Yes and if you actually look up why that is the 'prevailing attitude' you will find that it is at best based on some 3rd century stories that Thomas might have been in Partia. But even those claims are completely baseless of anything before it.
> You'll find references to this in many books and manuscripts.
No you can't. There is one reference in Origen about Thomas maybe having gone to Parthia but that is just as much a story likely based on all the fake gospels people were writting at that time. We know well that by Origen time there were tons and tons of made up stories about all the (supposed) apostles, including about Thomas.
And then Eusebius later claimed he went to India (and India doesn't even mean necessarily mean India as we understand it). And Eusebius is basically the 'myth maker extraordinaire' of the early Christianity, and his claims is basically what almost everything later is based on. Basically anything the Christian believe about their history comes from this 4th century 'source'. So basically anything Eusebius claims is basically accepted by later church tradition as 'the truth'.
Its quite typical of early christian source to grow the story and add increasingly more and more stuff to them. You can see this even in the bible, compare Paul letters to Paul in Acts. Basically just a random wandering preacher, getting transformed into a magical superhero. Pretty typical of all early Christian figures. You start out with few people doing not so amazing things (likely as there is little evidence they existed at all), and 300 years later, every one of those people is basically the hero of their own expanding story. Characters that are not mentioned anywhere, get inserted into a later versions of the text, and then all of a sudden more text show up mentioning them, and couple 100 years later three is a whole textual tradition about all the things that person supposedly did. Basically its the Marval Cinematic Universe. Thomas is basically Hawkeye.
A much more likely story is that Eusebius book (or other gospels about Thomas) arrived in India and then expand on by the locals.
> In fact many European maps contained the belief that there was a Christian kingdom in Kerala.
There are tons of claims about all kinds of Christian kingdoms in the East threw-out the middle ages.

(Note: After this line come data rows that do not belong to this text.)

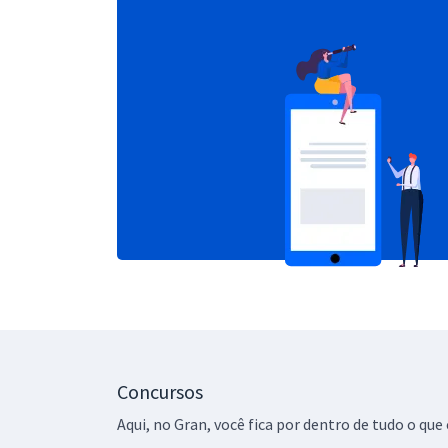
Concursos
Aqui, no Gran, você fica por dentro de tudo o q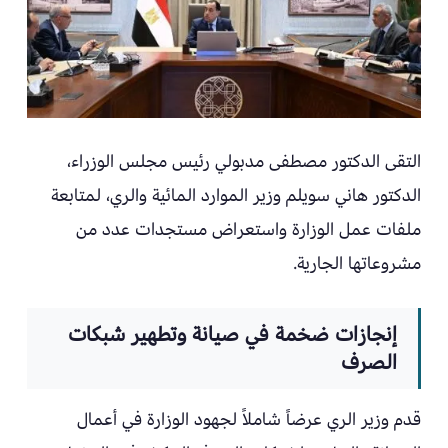
التقى الدكتور مصطفى مدبولي رئيس مجلس الوزراء،
الدكتور هاني سويلم وزير الموارد المائية والري، لمتابعة
ملفات عمل الوزارة واستعراض مستجدات عدد من
مشروعاتها الجارية.
إنجازات ضخمة في صيانة وتطهير شبكات
الصرف
قدم وزير الري عرضاً شاملاً لجهود الوزارة في أعمال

By the time firm knowledge of Kerla existed it was, much much later and is completely irrelevant to the question of Thomas.
I am not denying Christianity came to India pretty early on. That said, I think the claim that it arrived in the first century are not based on much, neither textual nor archeological evidence has ever been found to my knowledge.
> (2) there is more evidence of st Thomas in Kerala than of Parasurama parting the seas to reveal Kerala.
Sure but that's not how history works.
I am not sticking my finger into whatever Indian ideological drama I seem have stepped into.
Clearly I don't agree with whatever nationalist faction you are talking about. I am just point out what we actually know historically.